19. Q. What are some of the things that can be said in favor of this theory? A. It is not opposed by either physical or linguistic science; and it has the support of sacred history.
20. Q. What inference does the author draw as to the probable origin and development of human speech? A. That it is both God-given and from human invention.
21. Q. By what laws ought speech to be governed? A. By the same laws essentially as are found in force throughout the various domains of matter and mind.
22. Q. What number of laws does the author formulate as a linguistic code? A. Fifteen.
23. Q. What is the first law? A. The law of symbolization.
24. Q. What are three ways in which this law is illustrated? A. By imitative words, by the formation of new words from existing roots, by symbolizing the past.
25. Q. What is the second law? A. The law of development.

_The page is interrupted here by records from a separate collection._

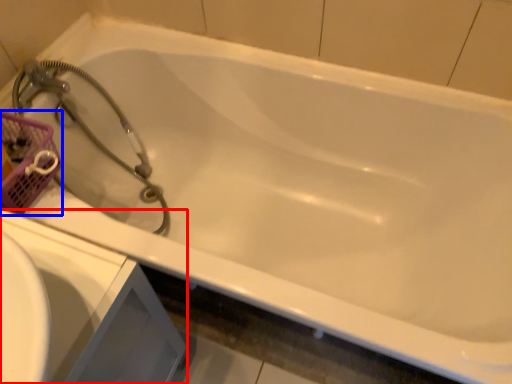 Question: Which point is closer to the camera, sink (highlighted by a red box) or basket (highlighted by a blue box)?

Choices:
 (A) sink
 (B) basket

Answer: (A) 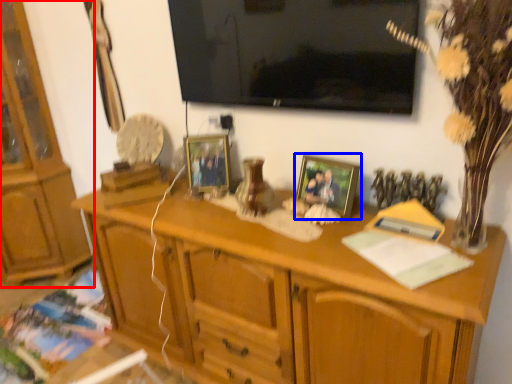 Question: Which object appears farthest to the camera in this image, cabinetry (highlighted by a red box) or picture frame (highlighted by a blue box)?

Choices:
 (A) cabinetry
 (B) picture frame

Answer: (A)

26. Q. What does the law of development require as to changes in and additions to language? A. That they should be rather by development from its own resources than by the adoption of foreign words.
27. Q. What does the third law, that of definiteness, require as to an expression of ideas? A. That it shall give the person addressed the least possible conscious mental effort in order to understand.
28. Q. What does the law of economy require of the speaker? A. To give with definiteness and elegance the largest number of ideas with the fewest and shortest words possible.
29. Q. In what does the law of selection consist? A. In giving the utmost effect to expression in the fewest words.
30. Q. How does it differ from the law of economy? A. It not only reduces a given quantity, but reduces it with wise discrimination.
31. Q. Upon what does the law of suggestion fix attention? A. Upon the undertone in speech. It is constantly saying, Write something between the lines.
32. Q. How are the tendencies to conform to the law of analogous usage seen? A. In the change of irregular into regular forms or inflections and speech.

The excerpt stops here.